Super stuff there! You just installed a brand new custom ROM on your dear Android device.
Important: Don’t reboot the device yet. If you want to install Gapps and/or Magisk, read the next two sections. Else jump to the last part.
Install Gapps for Google services (optional)
Although an optional step, you must flash the Google apps package aka Gapps if you want access to Google Play services for your apps. Installation follows the same process as flashing the custom ROM.
Assuming you have already copied the Gapps installer zip to your internal storage. Tap on Install on the TWRP home menu and select the Gapps package zip. Then swipe to confirm the flash on the next screen like you did before.
Install > Select Gapps package > Swipe to confirm Flash
The installation process will take a few seconds to complete after which you will see a success message.
Install Magisk for Root access (optional)
Lastly, if you want root access on your Android device, you have to install Magisk. It is not mandatory to flash it right away as you can do it any time later.

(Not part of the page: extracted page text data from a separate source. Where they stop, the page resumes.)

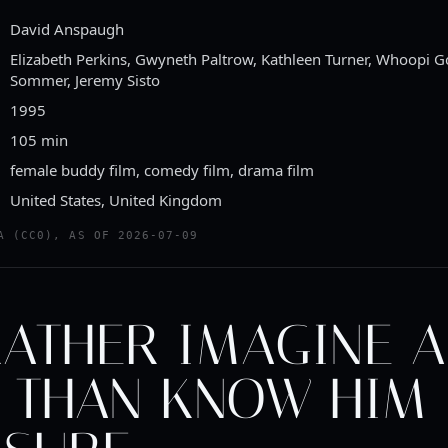
David Anspaugh
Elizabeth Perkins, Gwyneth Paltrow, Kathleen Turner, Whoopi G
Sommer, Jeremy Sisto
1995
105 min
female buddy film, comedy film, drama film
United States, United Kingdom
A (CC0), AS OF 2026-07-09
RATHER IMAGINE A
 THAN KNOW HIM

Anyway, I’m assuming you want to get access to your device’s root and have already copied the Magisk installer zip to the internal storage.

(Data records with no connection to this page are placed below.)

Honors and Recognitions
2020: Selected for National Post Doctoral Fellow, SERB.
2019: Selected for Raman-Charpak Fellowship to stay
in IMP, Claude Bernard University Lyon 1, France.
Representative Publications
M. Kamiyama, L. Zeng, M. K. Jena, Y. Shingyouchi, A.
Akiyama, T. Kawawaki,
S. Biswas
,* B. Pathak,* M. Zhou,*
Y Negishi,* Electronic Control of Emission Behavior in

You can flash it just like you flashed Gapps. Tap on Install on the TWRP home screen, select the Magisk zip and swipe to confirm the flash.
Read our tutorial on rooting Android for further understanding.
Install > Select Magisk package > Swipe to confirm Flash
You will see a success message once the installation is completed.
Factory Reset and first boot up
Now that you have installed a custom ROM on your device, and probably Gapps and Magisk as well, it’s time to perform one final step.
You need to do a Factory Reset. To do this, tap on Wipe and swipe to confirm where it says Swipe to Factory Reset. You will get a prompt to reconfirm that you want to format the data. Type “yes” and tap Okay on the keypad.
Wipe > Swipe to Factory Reset
Note that this is not a mandatory step. However, I would recommend doing this as it completely cleans up your internal storage before the first boot up.
Once the Factory Reset is done, simply tap on Reboot.
Your device will now start booting into Android and you will be greeted by its bootanimation of the custom ROM.
From here on, you won’t need any guidance. Just perform the usual setup such as setting up your Google account, WiFi, etc. Note that this setup process depends on whether you have installed Gapps or not, so don’t be surprised if you directly land on the Android home screen without any initial setup.
That’s it, enjoy the custom ROM experience!
Now that you’ve reached the end of the tutorial, I really hope you’ve succeeded in what you started without any hiccups. I have tried to write this tutorial keeping in mind the absolute beginners. Yet, if there are things I can improve, I would be glad to hear about them.